Nefes almanın aslında bir yavaş yanma olayı olduğunu gösterdi. İnsanların ve hayvanların yaşaması için gerekli olan enerjinin ciğerlerimize çektiğimiz havadaki oksijenin, vücudumuzda bulunan organik maddeleri yakması sayesinde elde edildiğini gösterdi.
Lavoisier gözlem ve deneylerinde hassasiyete o derece önem verirdi ki, çeşitli ışıkların şiddetini çıplak gözle ölçebilmek ve bir sıralama yapabilmek için 1,5 ay karanlık odada yaşadı.
Solunum konusunda deneyler yaptığı bir sırada iftira edildi. Vergi toplamada usulsüzlük yaptığı gerekçesiyle tutuklayıp bir günde 28 kişiyle birlikte usulen yargılanarak giyotinle infaz ettiler.
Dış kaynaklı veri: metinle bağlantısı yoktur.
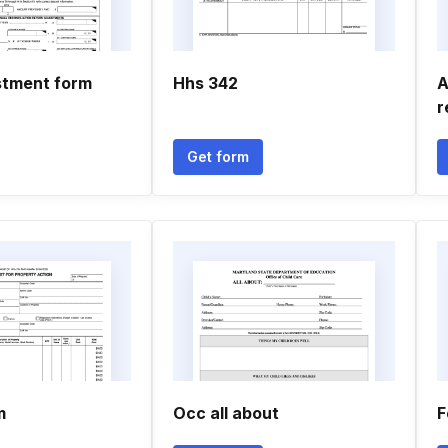
stment form
Hhs 342
A
r
Get form
m
Occ all about
F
Savunması sırasında onun bilime yaptığı hizmetlerin dikkate alınmasını isteyenlere mahkeme başkanı yargıç Coffinhal’in söylediği şu söz tarihe geçmiştir. “Cumhuriyetin dahilere ihtiyacı yoktur.”
Havadan çektiğimiz oksijenin vücudumuza depoladığımız organik maddeleri yakmasını izah eden arkadaşıma bu hakim amcanın sarf ettiği sözler bilim tarihinde bir kara leke olarak kaldı. Bir mesele var. Şişman abiler ablalar oksijen mi çekmiyor, cimrilik edip depoladıkları gıdaların yakılmasına izin mi vermiyorlar?
Körolası hakim amca arkadaşımı giyotine göndermeseydi bu meseleyi açıklar obezite diye bir hastalık olmazdı.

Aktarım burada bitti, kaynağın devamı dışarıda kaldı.